-------- Task input

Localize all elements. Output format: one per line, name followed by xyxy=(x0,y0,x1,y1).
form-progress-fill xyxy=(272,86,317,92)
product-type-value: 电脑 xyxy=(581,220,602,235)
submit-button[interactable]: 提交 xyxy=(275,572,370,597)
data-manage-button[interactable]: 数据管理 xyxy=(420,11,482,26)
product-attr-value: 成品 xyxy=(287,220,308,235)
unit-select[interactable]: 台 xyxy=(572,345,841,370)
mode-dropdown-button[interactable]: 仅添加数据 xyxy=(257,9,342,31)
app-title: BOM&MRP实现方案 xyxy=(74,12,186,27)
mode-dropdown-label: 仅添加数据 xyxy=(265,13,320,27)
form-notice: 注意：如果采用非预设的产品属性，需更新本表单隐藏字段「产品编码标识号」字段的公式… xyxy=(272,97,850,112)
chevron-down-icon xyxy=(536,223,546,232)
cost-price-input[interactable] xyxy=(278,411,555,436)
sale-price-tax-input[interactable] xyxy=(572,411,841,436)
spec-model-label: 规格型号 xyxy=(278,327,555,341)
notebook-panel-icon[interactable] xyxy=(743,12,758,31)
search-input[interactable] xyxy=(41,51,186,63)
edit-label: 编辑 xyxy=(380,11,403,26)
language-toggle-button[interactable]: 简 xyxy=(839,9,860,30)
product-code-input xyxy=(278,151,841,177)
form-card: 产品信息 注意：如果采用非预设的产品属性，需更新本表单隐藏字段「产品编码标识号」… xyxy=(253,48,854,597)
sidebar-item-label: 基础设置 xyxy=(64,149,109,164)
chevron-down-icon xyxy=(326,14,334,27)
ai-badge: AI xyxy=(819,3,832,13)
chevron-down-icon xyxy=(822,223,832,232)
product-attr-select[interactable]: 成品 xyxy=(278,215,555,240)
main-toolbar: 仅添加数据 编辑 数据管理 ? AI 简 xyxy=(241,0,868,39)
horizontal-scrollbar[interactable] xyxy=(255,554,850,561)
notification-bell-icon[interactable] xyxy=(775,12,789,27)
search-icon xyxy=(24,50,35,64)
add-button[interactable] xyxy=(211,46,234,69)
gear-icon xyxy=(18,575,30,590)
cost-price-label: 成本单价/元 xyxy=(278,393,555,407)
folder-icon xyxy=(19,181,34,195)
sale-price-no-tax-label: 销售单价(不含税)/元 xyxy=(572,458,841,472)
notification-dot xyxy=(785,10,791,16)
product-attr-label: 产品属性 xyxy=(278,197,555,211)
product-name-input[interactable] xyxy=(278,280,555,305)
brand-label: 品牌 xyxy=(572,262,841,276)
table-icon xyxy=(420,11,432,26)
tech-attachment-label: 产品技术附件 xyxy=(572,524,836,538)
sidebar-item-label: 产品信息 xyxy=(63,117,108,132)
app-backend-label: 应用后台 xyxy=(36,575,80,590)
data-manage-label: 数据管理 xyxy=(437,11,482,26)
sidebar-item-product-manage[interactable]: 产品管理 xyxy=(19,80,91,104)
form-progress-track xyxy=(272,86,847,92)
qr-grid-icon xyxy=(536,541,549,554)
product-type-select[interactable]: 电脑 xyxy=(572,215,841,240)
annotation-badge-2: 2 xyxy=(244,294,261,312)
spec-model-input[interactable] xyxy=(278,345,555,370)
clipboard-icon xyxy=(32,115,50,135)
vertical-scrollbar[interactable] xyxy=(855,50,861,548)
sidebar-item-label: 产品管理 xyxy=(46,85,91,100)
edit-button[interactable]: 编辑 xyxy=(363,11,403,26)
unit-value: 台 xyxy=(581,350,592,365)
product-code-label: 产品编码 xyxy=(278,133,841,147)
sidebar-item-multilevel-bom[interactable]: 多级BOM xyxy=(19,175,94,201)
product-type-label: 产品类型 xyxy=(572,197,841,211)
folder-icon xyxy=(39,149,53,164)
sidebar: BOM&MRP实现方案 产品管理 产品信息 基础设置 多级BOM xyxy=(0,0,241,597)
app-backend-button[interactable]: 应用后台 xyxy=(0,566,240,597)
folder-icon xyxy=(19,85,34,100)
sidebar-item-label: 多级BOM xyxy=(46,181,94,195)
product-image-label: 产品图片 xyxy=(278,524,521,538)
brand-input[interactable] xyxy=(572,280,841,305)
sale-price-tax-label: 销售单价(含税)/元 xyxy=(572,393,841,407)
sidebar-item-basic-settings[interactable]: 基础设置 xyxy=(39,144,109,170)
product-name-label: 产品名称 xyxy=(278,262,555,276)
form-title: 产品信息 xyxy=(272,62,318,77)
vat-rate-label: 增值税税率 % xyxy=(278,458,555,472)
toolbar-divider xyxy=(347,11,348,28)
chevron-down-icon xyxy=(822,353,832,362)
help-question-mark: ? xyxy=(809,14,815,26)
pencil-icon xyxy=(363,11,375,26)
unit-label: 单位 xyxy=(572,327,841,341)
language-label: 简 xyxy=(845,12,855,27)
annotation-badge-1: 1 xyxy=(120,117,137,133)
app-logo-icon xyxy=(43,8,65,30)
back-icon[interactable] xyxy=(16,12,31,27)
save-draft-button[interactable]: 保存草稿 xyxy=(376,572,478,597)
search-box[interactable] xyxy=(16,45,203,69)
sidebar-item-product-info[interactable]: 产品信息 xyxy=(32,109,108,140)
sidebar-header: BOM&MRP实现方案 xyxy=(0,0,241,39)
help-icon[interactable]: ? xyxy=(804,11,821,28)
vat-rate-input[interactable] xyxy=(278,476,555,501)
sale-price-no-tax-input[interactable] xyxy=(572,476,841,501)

----------------

• _Problem statement_: Wherever the string "notification" appears in a line above, copy that line.

• _Finished exercise_:
notification-bell-icon[interactable] xyxy=(775,12,789,27)
notification-dot xyxy=(785,10,791,16)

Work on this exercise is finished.